Lets take this query as an example for our discussion:

SELECT TOP 50 e.EmployeeName Name, DATEDIFF(Year, e.StartDate, GETDATE()) YearsEmployed, SUM(s.SalesAmt) Total_SalesAmt
FROM dbo.EmpTable e
LEFT JOIN dbo.SalesTable s
ON e.EmpID = S.EmpID
AND s.Type = 'Software'
WHERE e.Region = 'North'
GROUP BY e.EmployeeName, DATEDIFF(Year, e.StartDate, GETDATE())
HAVING SUM(s.SalesAmt) >= 1000
ORDER BY YearsEmployed DESC, SUM(s.SalesAmt) DESC, e.EmployeeName

Most people who write SQL write it from the top down starting with SELECT (maybe leaving that with a * until you decide what fields you want to put in there), moving on to FROM, the JOIN(s), a WHERE clause, a GROUP BY, the HAVING, and finally the ORDER BY.

The Logical Order vs. The Written Order

However, SQL Server actually reads/processes the query in this logical order: FROM, JOIN(s), ON, WHERE, GROUP BY, HAVING, SELECT, DISTINCT, ORDER BY, and finally TOP.

It is important to note here we are talking about the Logical processing order. This is how SQL Server is going to read your query to make sense of it. It will then pass this information on over to have a query plan created which will be the Physical processing order, which is how it will actually gather the data from the tables and return the results.

A Step-by-Step Walkthrough of Query Processing

SQL Server starts with the raw tables themselves , and filters down the rows before it gets to the specific columns you want returned. This can have a significant impact on how and what you can put in your different sections of the query.

Phase 1: FROM – Gathering the Raw Data

In the first phase, SQL Server pulls back all records and all rows from the table after the FROM clause. Note: It does not limit to any specific rows (because at this point it does not know any predicate information) nor does it limit to any specific columns (because at this point it does not know any columns you want returned in your SELECT clause).

(1) FROM dbo.EmpTable e

Below you see what we’ll call ResultSet1 from Phase 1 (the … represents all the other fields in this table, you’ll see the same for the next several phases). The FROM clause is one of two mandatory clause that every query must have.

Phase 2 & 3: JOIN and ON – Combining and Filtering Tables

The second phase does your join(s). At this point SQL Server does a cartesian join between ResultSet1 from above to your tables in the join (in this case the dbo.SalesTable). This is a cartesian join (every row from ResultSet1 is matched to every row from your table), because SQL Server has not read any of the ON criteria yet.

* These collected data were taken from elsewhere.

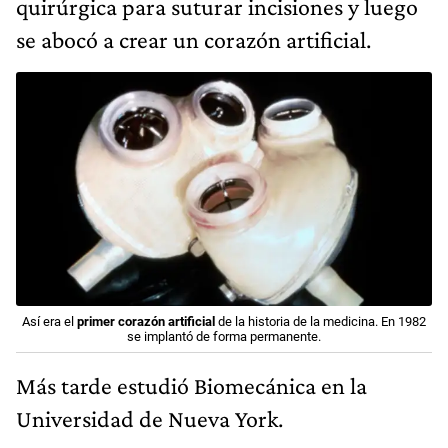
quirúrgica para suturar incisiones y luego
se abocó a crear un corazón artificial.
Así era el
primer corazón artificial
de la historia de la medicina. En 1982
se implantó de forma permanente.
Más tarde estudió Biomecánica en la
Universidad de Nueva York.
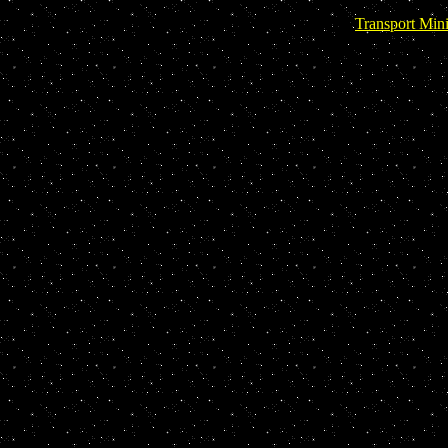
Transport Min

As a side note: This phase also includes APPLY, PIVOT, and UNPIVOT.

(1) FROM dbo.EmpTable e
(2) LEFT JOIN dbo.SalesTable s

Lets say below is the first few rows of the dbo.SalesTable:

Below is what the ResultSet2 would look like after Phase 2 with the cartesian join:

Next in Phase 3, we would apply the ON clause of the join. This would filter our cartesian join based on whatever criteria we may have in this clause.

(1) FROM dbo.EmpTable e
(2) LEFT JOIN dbo.SalesTable s
(3) ON e.EmpID = S.EmpID
AND s.Type = ‘Software’

In our example, this will remove the “extra joins” of the cartesian join (where the EmpIDs don’t match). It will also only keep rows where the type is Software. As you can see below, this means we have both SalesTable rows for Fred since they are Software, but then for Bob and Gloria we see nothing from SalesTable. But we do still see their data from the EmpTable since we have a LEFT JOIN.

At this point, SQL Server would repeat Phases 2 and 3 for each table you are joining on. In our example, though, we have no more tables.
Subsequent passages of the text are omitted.